We discovered that MFS gene levels in the resistome are significantly lower in the second month of life compared to the first (p < 0.05) (Fig 3C). MFS is the only resistance mechanism category for which this is true. The comparative enrichment of MFS genes in early in life may be a response to the empiric antibiotics (ampicillin and gentamicin) administered to all premature infants during the first week. The decline in MFS genes supports the established phenomenon of an eventual decrease of antibiotic resistance gene levels in the microbiome after the cessation of antibiotic therapy17.
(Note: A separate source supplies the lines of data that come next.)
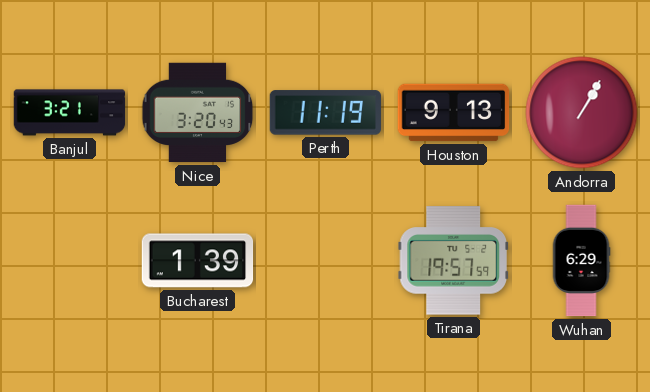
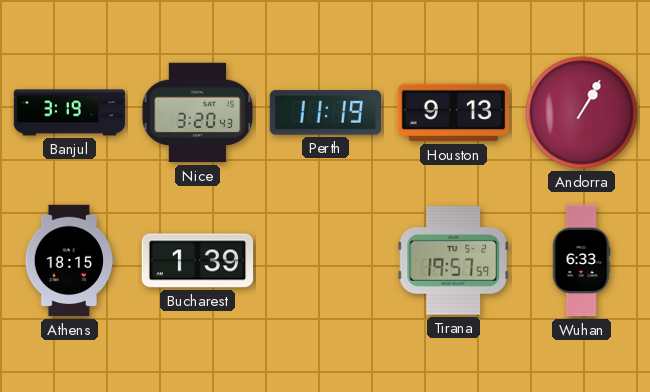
Banjul: 3:21 -> 3:19
Athens: none -> 18:15
Wuhan: 6:29 -> 6:33
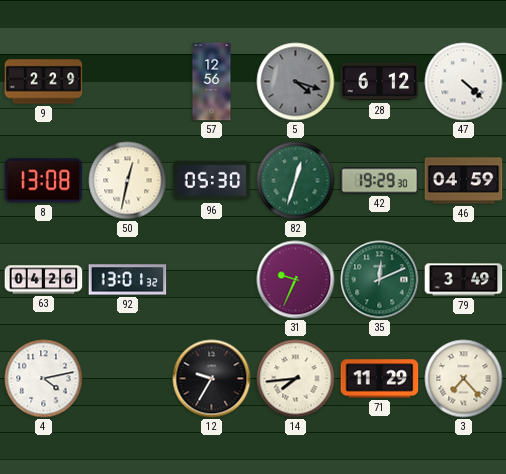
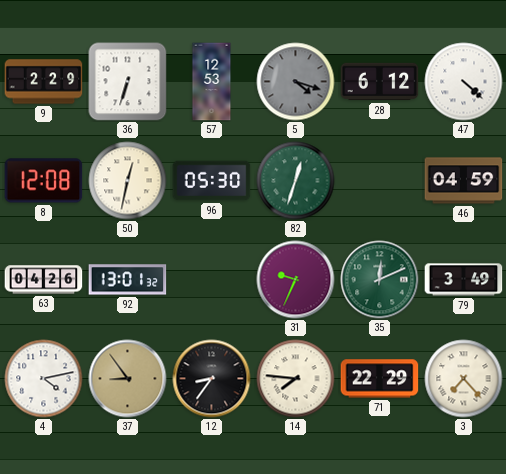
36: none -> 6:33
57: 12:56 -> 12:53
8: 13:08 -> 12:08
42: 19:29 -> none
37: none -> 8:54
12: 9:35 -> 8:36
14: 7:44 -> 7:46
71: 11:29 -> 22:29
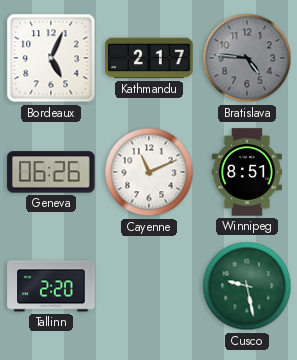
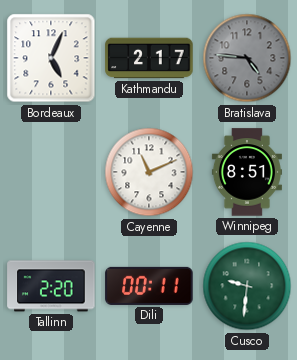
Geneva: 06:26 -> none
Dili: none -> 00:11
Cusco: 9:28 -> 9:31
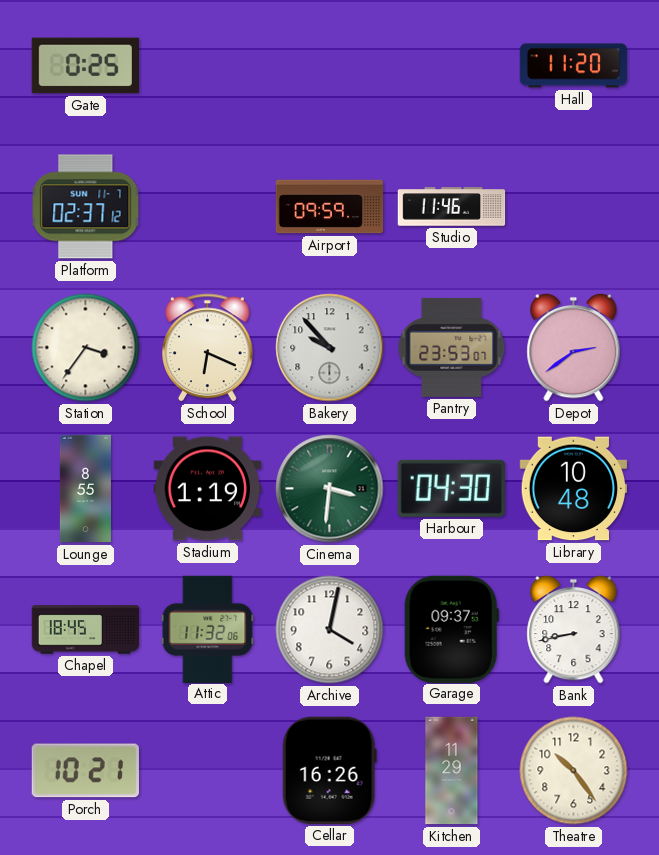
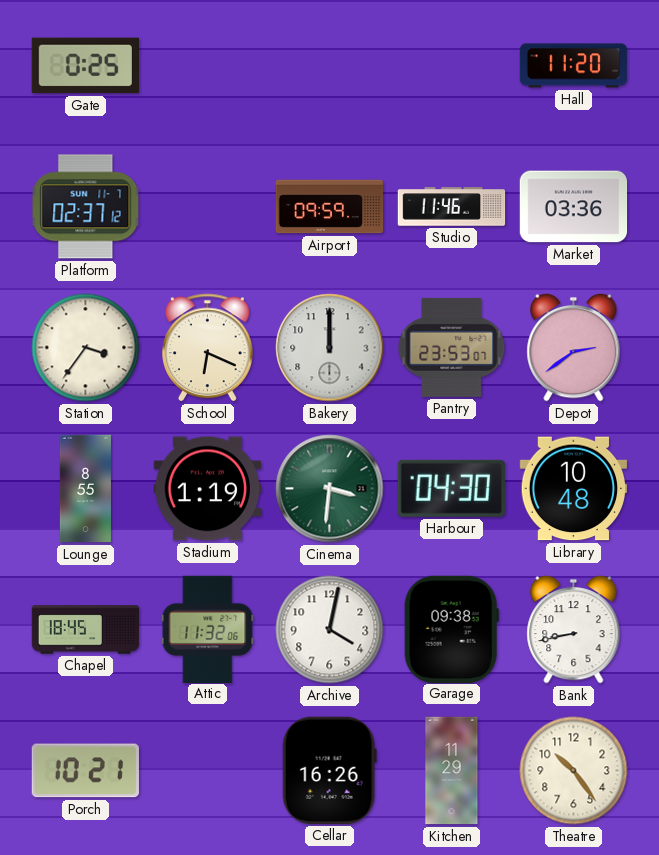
Market: none -> 03:36
Bakery: 9:53 -> 12:00
Garage: 09:37 -> 09:38
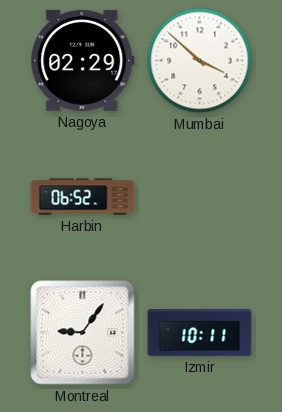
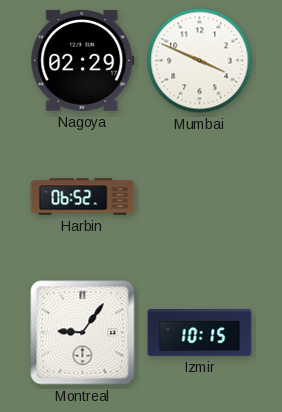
Mumbai: 3:52 -> 3:49
Izmir: 10:11 -> 10:15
A model that predicts an organism’s response to vancomycin and cephalosporins
We modeled the relationship between gene content of a gut organism and its direction of change in relative abundance (increase vs. decrease) after a premature infant is administered a combination of glycopeptide (vancomycin) and beta-lactam (cephalosporin, either cefotaxime or cefazolin) antibiotics. Principal component analysis was performed on Resfams26 and KEGG39 annotations to generate a low-dimensional representation of each organism’s metabolic potential and resistance potential. The first five principal components (PCs) cumulatively explained 48% of the variation in the dataset. Using these PCs as input, the AdaBoost-SAMME algorithm40 was applied, with decision tree classifiers as base estimators. The model, trained on 70% of the data, performed extremely well on the validation set, with a precision of 1.0 and recall of 1.0, indicating that every genome was correctly classified. Because the validation set was utilized for testing during the preliminary stages of model development, the model was also evaluated with a final test set, on which it achieved 0.9 precision and 0.7 recall.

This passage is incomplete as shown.